──────── Recorded data ────────

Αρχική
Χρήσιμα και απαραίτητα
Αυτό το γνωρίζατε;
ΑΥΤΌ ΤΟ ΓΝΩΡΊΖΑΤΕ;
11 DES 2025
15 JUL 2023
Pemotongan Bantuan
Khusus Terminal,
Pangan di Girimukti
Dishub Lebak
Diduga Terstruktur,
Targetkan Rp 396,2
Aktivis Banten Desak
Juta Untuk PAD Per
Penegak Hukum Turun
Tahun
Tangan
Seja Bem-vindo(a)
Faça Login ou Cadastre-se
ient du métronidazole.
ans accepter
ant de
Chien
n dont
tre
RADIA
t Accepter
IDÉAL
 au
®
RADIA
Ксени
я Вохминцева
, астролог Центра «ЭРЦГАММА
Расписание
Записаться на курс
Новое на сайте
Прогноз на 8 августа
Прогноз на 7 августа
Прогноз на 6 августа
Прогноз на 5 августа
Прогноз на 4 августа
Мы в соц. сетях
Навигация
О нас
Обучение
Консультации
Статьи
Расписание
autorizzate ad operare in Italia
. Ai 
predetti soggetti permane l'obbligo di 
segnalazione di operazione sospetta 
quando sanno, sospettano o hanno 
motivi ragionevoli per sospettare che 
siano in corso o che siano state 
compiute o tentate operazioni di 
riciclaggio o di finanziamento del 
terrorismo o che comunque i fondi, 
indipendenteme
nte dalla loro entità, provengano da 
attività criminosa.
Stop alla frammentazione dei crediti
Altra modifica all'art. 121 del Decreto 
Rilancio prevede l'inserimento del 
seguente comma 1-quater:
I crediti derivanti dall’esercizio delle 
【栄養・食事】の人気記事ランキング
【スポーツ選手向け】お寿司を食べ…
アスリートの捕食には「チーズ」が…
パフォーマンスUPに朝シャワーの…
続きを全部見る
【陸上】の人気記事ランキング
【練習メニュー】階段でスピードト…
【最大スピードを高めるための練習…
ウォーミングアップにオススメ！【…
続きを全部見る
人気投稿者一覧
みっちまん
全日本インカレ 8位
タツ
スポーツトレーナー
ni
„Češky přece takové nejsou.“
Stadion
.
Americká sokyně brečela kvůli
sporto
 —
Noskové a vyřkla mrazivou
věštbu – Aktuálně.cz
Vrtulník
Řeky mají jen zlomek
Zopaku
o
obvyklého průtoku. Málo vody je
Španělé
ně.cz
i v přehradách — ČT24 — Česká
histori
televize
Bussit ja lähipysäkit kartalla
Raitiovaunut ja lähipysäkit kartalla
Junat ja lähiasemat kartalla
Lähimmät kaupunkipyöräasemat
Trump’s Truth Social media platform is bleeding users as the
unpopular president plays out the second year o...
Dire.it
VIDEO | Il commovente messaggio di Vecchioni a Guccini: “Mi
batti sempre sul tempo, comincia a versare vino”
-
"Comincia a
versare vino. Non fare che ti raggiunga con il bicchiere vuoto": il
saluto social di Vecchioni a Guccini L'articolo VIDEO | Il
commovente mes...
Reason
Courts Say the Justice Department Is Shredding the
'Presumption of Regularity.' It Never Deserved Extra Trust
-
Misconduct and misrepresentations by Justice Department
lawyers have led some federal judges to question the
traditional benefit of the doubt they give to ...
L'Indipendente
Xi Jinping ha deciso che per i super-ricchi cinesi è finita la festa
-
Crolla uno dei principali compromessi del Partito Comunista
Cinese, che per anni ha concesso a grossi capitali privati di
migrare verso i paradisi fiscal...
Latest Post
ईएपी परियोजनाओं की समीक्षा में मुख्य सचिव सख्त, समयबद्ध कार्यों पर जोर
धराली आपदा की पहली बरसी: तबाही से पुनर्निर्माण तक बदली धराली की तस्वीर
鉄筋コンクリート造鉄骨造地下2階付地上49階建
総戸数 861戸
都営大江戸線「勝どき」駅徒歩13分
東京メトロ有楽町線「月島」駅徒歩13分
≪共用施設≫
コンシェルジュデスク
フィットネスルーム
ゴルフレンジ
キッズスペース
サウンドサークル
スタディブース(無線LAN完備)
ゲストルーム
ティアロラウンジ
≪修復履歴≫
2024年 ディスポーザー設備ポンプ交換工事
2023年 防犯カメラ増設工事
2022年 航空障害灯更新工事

────────

## The task
Beginning at the line with "attività criminosa." and stopping after the line with "Courts Say the", please write out every line of the data above exactly and nothing else.

## Exercise response
attività criminosa.
Stop alla frammentazione dei crediti
Altra modifica all'art. 121 del Decreto 
Rilancio prevede l'inserimento del 
seguente comma 1-quater:
I crediti derivanti dall’esercizio delle 
【栄養・食事】の人気記事ランキング
【スポーツ選手向け】お寿司を食べ…
アスリートの捕食には「チーズ」が…
パフォーマンスUPに朝シャワーの…
続きを全部見る
【陸上】の人気記事ランキング
【練習メニュー】階段でスピードト…
【最大スピードを高めるための練習…
ウォーミングアップにオススメ！【…
続きを全部見る
人気投稿者一覧
みっちまん
全日本インカレ 8位
タツ
スポーツトレーナー
ni
„Češky přece takové nejsou.“
Stadion
.
Americká sokyně brečela kvůli
sporto
 —
Noskové a vyřkla mrazivou
věštbu – Aktuálně.cz
Vrtulník
Řeky mají jen zlomek
Zopaku
o
obvyklého průtoku. Málo vody je
Španělé
ně.cz
i v přehradách — ČT24 — Česká
histori
televize
Bussit ja lähipysäkit kartalla
Raitiovaunut ja lähipysäkit kartalla
Junat ja lähiasemat kartalla
Lähimmät kaupunkipyöräasemat
Trump’s Truth Social media platform is bleeding users as the
unpopular president plays out the second year o...
Dire.it
VIDEO | Il commovente messaggio di Vecchioni a Guccini: “Mi
batti sempre sul tempo, comincia a versare vino”
-
"Comincia a
versare vino. Non fare che ti raggiunga con il bicchiere vuoto": il
saluto social di Vecchioni a Guccini L'articolo VIDEO | Il
commovente mes...
Reason
Courts Say the Justice Department Is Shredding the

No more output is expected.